Fareed speaks with Erik Brynjolfsson, a professor of management at MIT's Sloan School, and Andrew McAfee, a scientist at the MIT Center for Digital Business, about their book ‘The Second Machine Age.’ Watch the full interview this Sunday at 10 a.m. and 1 p.m. ET on CNN.
And you think that we are just at the point where these forces are accelerating dramatically, that things that were unthinkable five years ago are now thinkable. You guys went on the driverless car.
Brynjolfsson: Andy and I have been caught off guard by how rapidly the technology is advancing and the changes we've seen, not just in the Google driverless car that we got to ride in. Frankly, 10 years ago, I was telling my student that was an example of something that machines would not be able to do any time soon. I was wrong. I was caught off guard.

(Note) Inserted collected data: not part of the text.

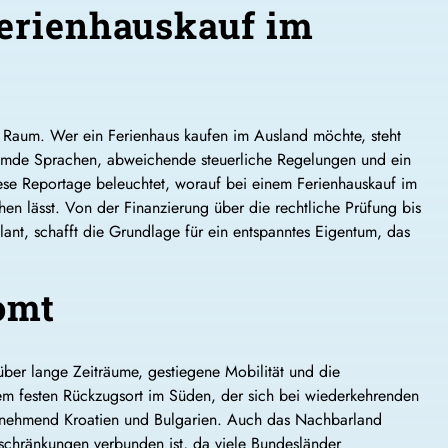
erienhauskauf im
 Raum. Wer ein Ferienhaus kaufen im Ausland möchte, steht
remde Sprachen, abweichende steuerliche Regelungen und ein
ese Reportage beleuchtet, worauf bei einem Ferienhauskauf im
hen lässt. Von der Finanzierung über die rechtliche Prüfung bis
lant, schafft die Grundlage für ein entspanntes Eigentum, das
omt
über lange Zeiträume, gestiegene Mobilität und die
em festen Rückzugsort im Süden, der sich bei wiederkehrenden
e zunehmend Kroatien und Bulgarien. Auch das Nachbarland
nschränkungen verbunden ist, da viele Bundesländer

But we also see technologies where we can talk to our machines and they understand us, they respond back in a synthesized voice and carry out our instructions. That would have been the stuff of science fiction just a few years ago. Or problem-solving machines, not just IBM's Watson that can play Jeopardy, but related technologies that are doing medical diagnosis, solving legal problems, giving investment advice, answering questions in call centers.
Each of these just is having profound effects on how big the pie is, the economic growth, but also the distribution of wealth.
McAfee:…and the technologists that we talk to say that the things that Eric just mentioned are not the crowning achievements of the digital age. They're the warm-up acts. And we honestly ain't seen nothing yet.